REQUIREMENT ->
All lines from the one containing "September 12, 2025" down to the final line of the entries below: return them exactly.

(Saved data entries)
---

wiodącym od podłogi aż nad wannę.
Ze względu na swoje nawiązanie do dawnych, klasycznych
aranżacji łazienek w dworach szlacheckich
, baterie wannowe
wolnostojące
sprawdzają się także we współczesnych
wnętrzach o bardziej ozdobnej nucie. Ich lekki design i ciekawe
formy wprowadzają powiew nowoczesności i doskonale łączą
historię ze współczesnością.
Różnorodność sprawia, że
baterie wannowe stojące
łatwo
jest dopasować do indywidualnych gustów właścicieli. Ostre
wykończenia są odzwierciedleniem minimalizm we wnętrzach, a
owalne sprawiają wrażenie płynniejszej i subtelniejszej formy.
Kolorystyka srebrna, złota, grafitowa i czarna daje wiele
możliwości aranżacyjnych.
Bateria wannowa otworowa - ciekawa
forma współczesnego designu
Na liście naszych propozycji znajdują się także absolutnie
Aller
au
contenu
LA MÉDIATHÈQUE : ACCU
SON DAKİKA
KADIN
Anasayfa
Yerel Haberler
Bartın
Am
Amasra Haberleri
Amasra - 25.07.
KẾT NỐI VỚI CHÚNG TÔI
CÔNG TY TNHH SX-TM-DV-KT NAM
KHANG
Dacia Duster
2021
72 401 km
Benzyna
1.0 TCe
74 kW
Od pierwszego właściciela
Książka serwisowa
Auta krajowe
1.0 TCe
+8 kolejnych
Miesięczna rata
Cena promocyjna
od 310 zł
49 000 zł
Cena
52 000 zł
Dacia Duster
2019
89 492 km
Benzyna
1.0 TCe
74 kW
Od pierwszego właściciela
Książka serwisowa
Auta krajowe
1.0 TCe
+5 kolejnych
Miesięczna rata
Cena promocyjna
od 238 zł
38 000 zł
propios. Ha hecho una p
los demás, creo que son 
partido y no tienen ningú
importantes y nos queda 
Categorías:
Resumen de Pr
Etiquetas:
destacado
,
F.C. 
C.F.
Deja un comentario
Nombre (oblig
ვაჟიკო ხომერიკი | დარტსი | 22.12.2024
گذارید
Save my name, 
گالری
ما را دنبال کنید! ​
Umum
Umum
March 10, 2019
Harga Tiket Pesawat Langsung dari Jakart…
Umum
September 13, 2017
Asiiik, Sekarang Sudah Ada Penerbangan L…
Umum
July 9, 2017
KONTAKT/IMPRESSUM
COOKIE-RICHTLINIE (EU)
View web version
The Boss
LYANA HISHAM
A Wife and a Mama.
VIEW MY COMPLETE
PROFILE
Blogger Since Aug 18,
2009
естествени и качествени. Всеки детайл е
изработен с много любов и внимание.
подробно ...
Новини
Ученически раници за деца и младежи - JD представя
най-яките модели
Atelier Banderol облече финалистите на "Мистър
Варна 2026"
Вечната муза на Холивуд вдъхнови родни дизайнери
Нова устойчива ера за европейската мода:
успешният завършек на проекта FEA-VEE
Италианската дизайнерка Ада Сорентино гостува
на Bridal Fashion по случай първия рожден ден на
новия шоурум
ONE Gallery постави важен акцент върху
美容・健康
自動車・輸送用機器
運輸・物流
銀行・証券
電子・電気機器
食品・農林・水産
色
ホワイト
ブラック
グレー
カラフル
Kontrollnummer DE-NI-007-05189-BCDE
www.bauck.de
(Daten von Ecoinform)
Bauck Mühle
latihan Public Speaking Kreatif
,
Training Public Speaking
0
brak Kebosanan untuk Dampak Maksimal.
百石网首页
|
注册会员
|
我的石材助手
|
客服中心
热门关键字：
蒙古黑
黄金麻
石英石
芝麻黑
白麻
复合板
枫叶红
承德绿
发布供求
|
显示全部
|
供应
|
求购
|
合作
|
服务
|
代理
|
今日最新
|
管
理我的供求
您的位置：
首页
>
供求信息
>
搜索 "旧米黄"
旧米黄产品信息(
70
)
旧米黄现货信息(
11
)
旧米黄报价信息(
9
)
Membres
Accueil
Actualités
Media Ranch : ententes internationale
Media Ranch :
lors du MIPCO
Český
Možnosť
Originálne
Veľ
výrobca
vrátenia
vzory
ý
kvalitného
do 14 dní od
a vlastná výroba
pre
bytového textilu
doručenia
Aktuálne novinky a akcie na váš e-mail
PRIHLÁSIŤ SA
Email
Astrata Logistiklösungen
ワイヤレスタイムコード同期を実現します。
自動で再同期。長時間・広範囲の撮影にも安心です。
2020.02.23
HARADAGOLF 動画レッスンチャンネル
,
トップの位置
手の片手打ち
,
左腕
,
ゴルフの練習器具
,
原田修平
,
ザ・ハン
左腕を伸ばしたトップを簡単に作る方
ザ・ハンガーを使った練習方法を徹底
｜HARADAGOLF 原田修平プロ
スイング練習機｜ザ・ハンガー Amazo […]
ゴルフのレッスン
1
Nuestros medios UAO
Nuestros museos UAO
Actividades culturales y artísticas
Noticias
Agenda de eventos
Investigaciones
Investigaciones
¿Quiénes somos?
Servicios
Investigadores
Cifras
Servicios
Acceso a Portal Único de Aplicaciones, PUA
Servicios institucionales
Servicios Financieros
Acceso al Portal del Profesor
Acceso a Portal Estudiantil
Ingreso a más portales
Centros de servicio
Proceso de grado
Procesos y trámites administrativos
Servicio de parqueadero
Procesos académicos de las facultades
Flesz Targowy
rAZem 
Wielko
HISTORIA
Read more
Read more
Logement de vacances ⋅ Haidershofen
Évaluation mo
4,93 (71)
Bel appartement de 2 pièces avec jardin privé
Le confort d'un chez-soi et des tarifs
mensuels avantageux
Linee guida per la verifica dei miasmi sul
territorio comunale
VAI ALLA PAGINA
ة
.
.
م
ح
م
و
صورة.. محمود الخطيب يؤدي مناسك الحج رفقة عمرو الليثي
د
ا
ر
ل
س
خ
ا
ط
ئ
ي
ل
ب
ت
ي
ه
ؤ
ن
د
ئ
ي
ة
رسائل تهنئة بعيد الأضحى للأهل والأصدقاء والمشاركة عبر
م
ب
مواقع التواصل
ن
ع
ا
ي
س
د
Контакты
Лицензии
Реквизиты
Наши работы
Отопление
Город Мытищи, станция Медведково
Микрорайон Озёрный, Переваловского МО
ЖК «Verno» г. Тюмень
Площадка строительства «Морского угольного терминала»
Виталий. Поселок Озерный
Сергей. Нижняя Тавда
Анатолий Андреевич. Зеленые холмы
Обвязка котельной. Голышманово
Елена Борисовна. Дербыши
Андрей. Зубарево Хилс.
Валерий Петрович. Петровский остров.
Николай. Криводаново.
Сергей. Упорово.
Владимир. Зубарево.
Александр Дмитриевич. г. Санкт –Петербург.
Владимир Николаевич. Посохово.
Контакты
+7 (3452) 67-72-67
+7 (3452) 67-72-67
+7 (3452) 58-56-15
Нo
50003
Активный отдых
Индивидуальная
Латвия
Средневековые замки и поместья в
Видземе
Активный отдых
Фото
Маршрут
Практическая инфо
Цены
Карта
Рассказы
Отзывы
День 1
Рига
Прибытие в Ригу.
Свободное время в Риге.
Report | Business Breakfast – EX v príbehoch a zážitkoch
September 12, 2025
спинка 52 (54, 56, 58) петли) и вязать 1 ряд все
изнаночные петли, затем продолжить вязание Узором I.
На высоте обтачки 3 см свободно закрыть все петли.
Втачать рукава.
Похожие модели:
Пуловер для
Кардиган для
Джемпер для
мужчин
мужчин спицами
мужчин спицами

---

REPLY ->
September 12, 2025
спинка 52 (54, 56, 58) петли) и вязать 1 ряд все
изнаночные петли, затем продолжить вязание Узором I.
На высоте обтачки 3 см свободно закрыть все петли.
Втачать рукава.
Похожие модели:
Пуловер для
Кардиган для
Джемпер для
мужчин
мужчин спицами
мужчин спицами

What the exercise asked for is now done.